De plus, pendant la période de transition entre l’adoption du règlement sur l’OCM unique et son application à tous les secteurs – au 1 er janvier 2008, à l’exception des productions fonctionnant sur la base de campagnes de commercialisation pour lesquelles ce texte s’appliquera à compter du début de la campagne correspondante en 2008 – « le nouveau comité de gestion et les comités de gestion existant actuellement dans les différents secteurs coexisteront ».

… et autres précisions

Dans d’autres déclarations, la Commission confirme qu’elle « entend incorporer sans modification, dans les dispositions d’exécution devant être adoptées », l’annexe du règlement actuel sur les conditions d’achat des betteraves et qu’elle présentera « bien avant le début de la campagne de commercialisation 2008/09 » le rapport prévu sur l’OCM du lin et du chanvre destinés à la production de fibres.

La Commission déclare aussi « reconnaître l’importance » des certificats à l’importation et à l’exportation « pour la gestion des marchés agricoles ». Elle compte donc « évaluer la nécessité de l’obligation » de certificats d’importation et d’exportation « compte tenu de la sensibilité des marchés concernés et étudier la suppression d’une telle obligation uniquement lorsqu’il est possible de recourir à des mécanismes équivalents.
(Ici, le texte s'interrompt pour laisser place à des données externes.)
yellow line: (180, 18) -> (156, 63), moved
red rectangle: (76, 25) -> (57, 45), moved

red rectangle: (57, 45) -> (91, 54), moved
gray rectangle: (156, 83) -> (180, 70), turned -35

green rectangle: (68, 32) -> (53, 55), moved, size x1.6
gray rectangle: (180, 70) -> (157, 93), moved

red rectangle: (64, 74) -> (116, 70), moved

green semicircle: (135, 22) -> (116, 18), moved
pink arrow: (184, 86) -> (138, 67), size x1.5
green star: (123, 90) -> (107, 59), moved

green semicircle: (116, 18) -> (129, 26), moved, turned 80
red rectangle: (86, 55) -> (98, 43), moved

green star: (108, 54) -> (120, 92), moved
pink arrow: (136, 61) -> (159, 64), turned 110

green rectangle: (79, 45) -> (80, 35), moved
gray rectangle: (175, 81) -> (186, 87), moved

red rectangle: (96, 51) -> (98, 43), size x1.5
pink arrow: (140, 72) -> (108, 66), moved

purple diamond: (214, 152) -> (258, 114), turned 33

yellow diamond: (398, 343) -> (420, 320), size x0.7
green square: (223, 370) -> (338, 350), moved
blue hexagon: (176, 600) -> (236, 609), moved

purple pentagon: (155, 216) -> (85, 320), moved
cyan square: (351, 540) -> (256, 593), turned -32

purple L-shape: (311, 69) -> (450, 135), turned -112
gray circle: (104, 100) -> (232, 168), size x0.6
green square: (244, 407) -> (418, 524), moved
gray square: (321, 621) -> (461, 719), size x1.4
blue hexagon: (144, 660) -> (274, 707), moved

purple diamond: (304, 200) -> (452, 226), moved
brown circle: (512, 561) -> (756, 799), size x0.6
En pareil cas, la Commission suivra attentivement les conséquences des décisions prises et informera le comité de gestion, dans un délai raisonnable, des résultats de son évaluation ».

Par ailleurs, Chypre précise, dans une déclaration, qu’elle « ne peut que refuser de donner son accord » à l’adoption du règlement sur l’OCM unique car, s’agissant des restitutions à l’exportation, celui-ci maintient des dispositions qui traitent la partie nord de l’île « de la même façon que les pays tiers ».